I have a passion for visiting transport museums, to see old trains, planes, buses, cars, even ships if it’s possible.
This has led to taking a number of voyages on the TSS Earnslaw in Queenstown, New Zealand.
Many, many, many years ago on Puffing Billy, a steam train in the Dandenongs, Victoria, Australia.
The steam train in Kingston, New Zealand, before it was closed down, but hopefully it will reopen sometime in the future.
The London Transport Museum in London England, which had a lot of buses.
The Workshops Railway Museum in Ipswich, Queensland, where once the many steam engines were built and maintained, and now had only a handful of engines remaining.
However, in the quest for finding and experiencing old transportation methods, we came across the Mary Valley Rattler, which runs out of Gympie, Queensland, Australia.
The ride begins in Gympie at the old Gympie Railway station, and as can be seen below, is one of the relics of the past, and, nothing like the new more modern stations. Thankfully.
If you’re going to have a vintage train, then you have to have a vintage station.
The Class of engine, seen below, is the C17, a superheated upgrade to the C16 it was based on, and first run in 1903. This particular engine was built in 1951, although the first of its type was seen in 1920 and the last of 227 made in 1953. It was the most popular of the steam engines used by Queensland Railways.
The C designation meant it had four driving axels and 17 was the diameter of the cylinder, 17 inches. It is also known as a 4-8-0 steam locomotive
and nicknamed one of the “Brown Bombers” because of its livery, brown with green and red trimming.
Also, this engine was built in Maryborough, not far from Gympie by Walkers Limited, one of 138.
This photo was taken as the train returned from Amamoor, a trip that takes up to an hour.
The locomotive is detached from the carriages, then driven to the huge turntable to turn around for the return journey to Amamoor.
This is the locomotive heading down to the water station, and then taking on water. After that, it will switch lines, and reverse back to reconnect the carriages for the trip to Amamoor.

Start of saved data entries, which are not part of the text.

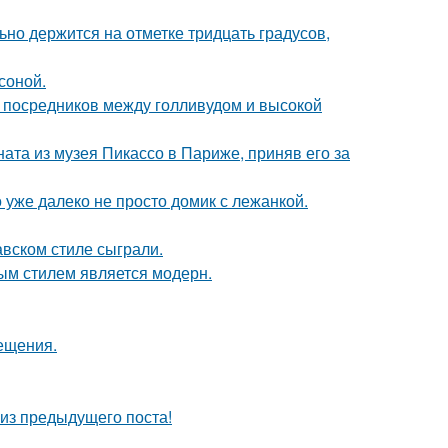
но держится на отметке тридцать градусов,
соной.
- посредников между голливудом и высокой
ната из музея Пикассо в Париже, приняв его за
о уже далеко не просто домик с лежанкой.
вском стиле сыграли.
ым стилем является модерн.
сещения.
из предыдущего поста!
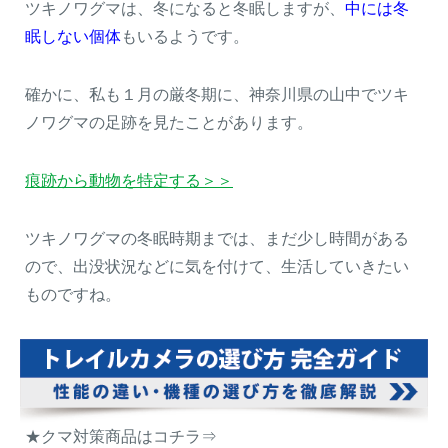
ツキノワグマは、冬になると冬眠しますが、
中には冬
眠しない個体
もいるようです。
確かに、私も１月の厳冬期に、神奈川県の山中でツキ
ノワグマの足跡を見たことがあります。
痕跡から動物を特定する＞＞
ツキノワグマの冬眠時期までは、まだ少し時間がある
ので、出没状況などに気を付けて、生活していきたい
ものですね。
★クマ対策商品はコチラ⇒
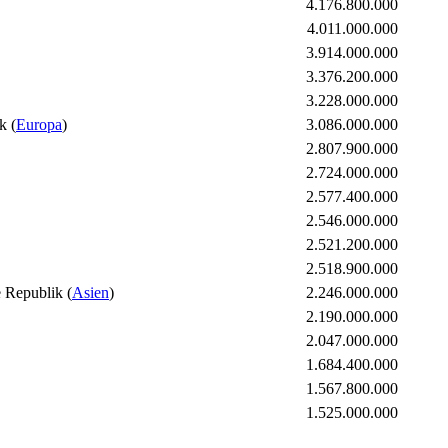
4.176.800.000
4.011.000.000
3.914.000.000
3.376.200.000
3.228.000.000
(
Europa
)
3.086.000.000
2.807.900.000
2.724.000.000
2.577.400.000
2.546.000.000
2.521.200.000
2.518.900.000
(
Asien
)
2.246.000.000
2.190.000.000
2.047.000.000
1.684.400.000
1.567.800.000
1.525.000.000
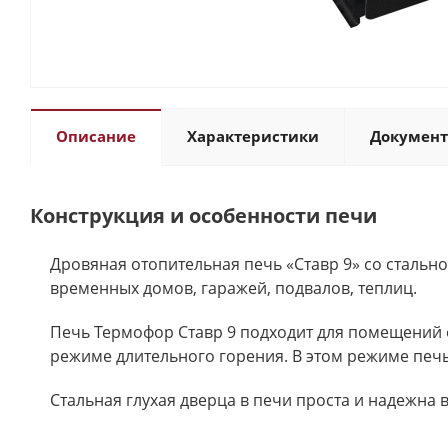
Описание
Характеристики
Докумен
Конструкция и особенности печи
Дровяная отопительная печь «Ставр 9» со сталь
временных домов, гаражей, подвалов, теплиц.
Печь Термофор Ставр 9 подходит для помещений о
режиме длительного горения. В этом режиме печь 
Стальная глухая дверца в печи проста и надежна в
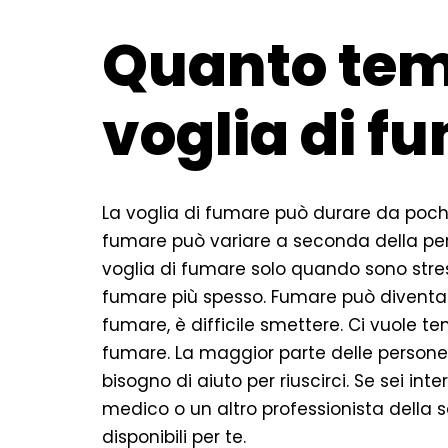
Quanto tem
voglia di f
La voglia di fumare può durare da pochi 
fumare può variare a seconda della per
voglia di fumare solo quando sono stre
fumare più spesso. Fumare può diventare
fumare, è difficile smettere. Ci vuole
fumare. La maggior parte delle persone
bisogno di aiuto per riuscirci. Se sei in
medico o un altro professionista della 
disponibili per te.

The carriages are completely restored and are extremely comfortable. It brings back, for me, many memories of riding in older trains in Melbourne when I was a child.
The trains, then, were called Red Rattlers.

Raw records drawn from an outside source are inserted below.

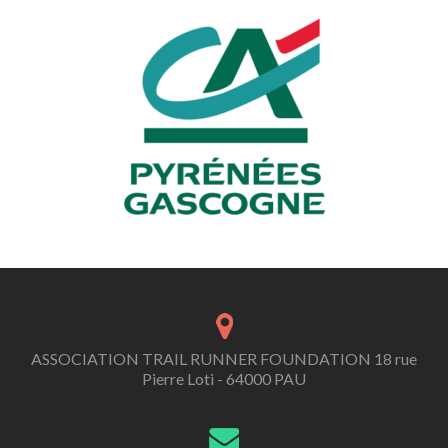
ASSOCIATION TRAIL RUNNER FOUNDATION 18 rue
Pierre Loti - 64000 PAU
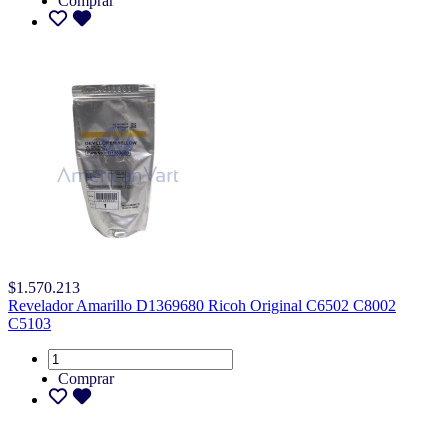
Comprar
$1.570.213
Revelador Amarillo D1369680 Ricoh Original C6502 C8002
C5103
Comprar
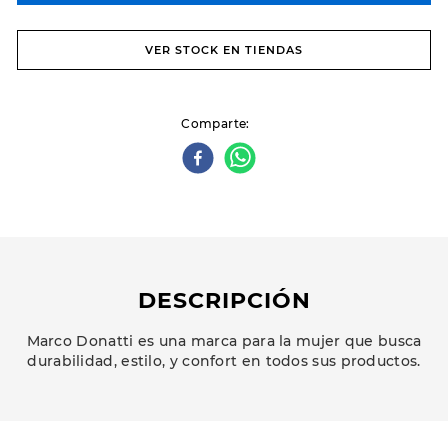
VER STOCK EN TIENDAS
Comparte
DESCRIPCIÓN
Marco Donatti es una marca para la mujer que busca
durabilidad, estilo, y confort en todos sus productos.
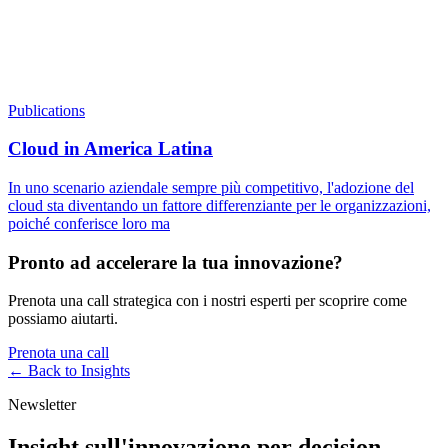
Publications
Cloud in America Latina
In uno scenario aziendale sempre più competitivo, l'adozione del
cloud sta diventando un fattore differenziante per le organizzazioni,
poiché conferisce loro ma
Pronto ad accelerare la tua innovazione?
Prenota una call strategica con i nostri esperti per scoprire come
possiamo aiutarti.
Prenota una call
← Back to
Insights
Newsletter
Insight sull'innovazione per decision-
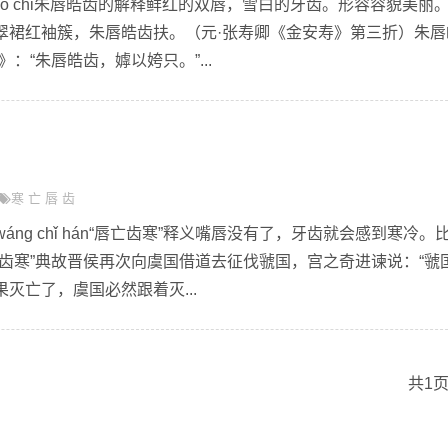
n hào chǐ朱唇皓齿的解释鲜红的双唇，雪白的牙齿。形容容貌美丽
翠裙红袖簇，朱唇皓齿扶。（元·张寿卿《金安寿》第三折）朱唇
：“朱唇皓齿，嫭以姱只。”...
寒
亡
唇
齿
 wáng chǐ hán“唇亡齿寒”释义嘴唇没有了，牙齿就会感到寒冷。
齿寒”典故晋侯再次向虞国借道去征伐虢国，宫之奇进谏说：“虢
灭亡了，虞国必然跟着灭...
共1页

This is the locomotive climbing one of the hilly parts of the line before crossing over the Mary River on a trestle bridge.
This is the engine at Amamoor near the picnic area where young children and excited parents and grandparents can get on the locomotive itself and look inside where the driver sits.
And, no, I didn’t volunteer to shovel coal.
This particular locomotive spent most of its working life between Townsville and Mount Isa and was based in Cloncurry, Charters Towers, and Townsville, before being sent, at the end of its useful days in the late 1960s, to the Ipswich Railway Workshops.